▶ _PROMPT_: On every line of the listing, check for "dress"; copy the lines that have it.
__________________________________________________
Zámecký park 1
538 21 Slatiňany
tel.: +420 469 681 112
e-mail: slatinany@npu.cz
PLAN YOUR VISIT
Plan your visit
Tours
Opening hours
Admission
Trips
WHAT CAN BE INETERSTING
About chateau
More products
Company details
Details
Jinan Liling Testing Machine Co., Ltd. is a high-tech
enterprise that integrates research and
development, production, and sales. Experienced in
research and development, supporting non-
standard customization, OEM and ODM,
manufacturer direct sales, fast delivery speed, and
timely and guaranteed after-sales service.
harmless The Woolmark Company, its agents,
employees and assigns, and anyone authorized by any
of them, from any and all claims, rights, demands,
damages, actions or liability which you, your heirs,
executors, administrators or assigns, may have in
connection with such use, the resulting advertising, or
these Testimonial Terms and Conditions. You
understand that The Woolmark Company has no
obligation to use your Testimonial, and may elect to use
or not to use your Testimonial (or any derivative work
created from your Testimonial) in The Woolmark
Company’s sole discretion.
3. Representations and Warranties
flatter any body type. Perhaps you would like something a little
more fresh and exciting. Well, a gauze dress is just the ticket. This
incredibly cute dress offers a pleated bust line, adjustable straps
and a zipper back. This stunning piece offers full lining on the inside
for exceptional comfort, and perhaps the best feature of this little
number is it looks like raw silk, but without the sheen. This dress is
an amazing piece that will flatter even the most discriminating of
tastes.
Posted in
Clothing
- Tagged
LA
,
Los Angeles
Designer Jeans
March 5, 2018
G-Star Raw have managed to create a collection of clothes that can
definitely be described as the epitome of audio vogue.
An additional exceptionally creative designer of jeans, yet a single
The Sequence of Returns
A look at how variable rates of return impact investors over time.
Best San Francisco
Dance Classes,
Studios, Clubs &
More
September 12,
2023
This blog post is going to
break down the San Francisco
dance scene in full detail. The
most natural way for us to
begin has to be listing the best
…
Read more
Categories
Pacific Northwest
__________________________________________________
▶ _REPLY_:
more fresh and exciting. Well, a gauze dress is just the ticket. This
incredibly cute dress offers a pleated bust line, adjustable straps
number is it looks like raw silk, but without the sheen. This dress is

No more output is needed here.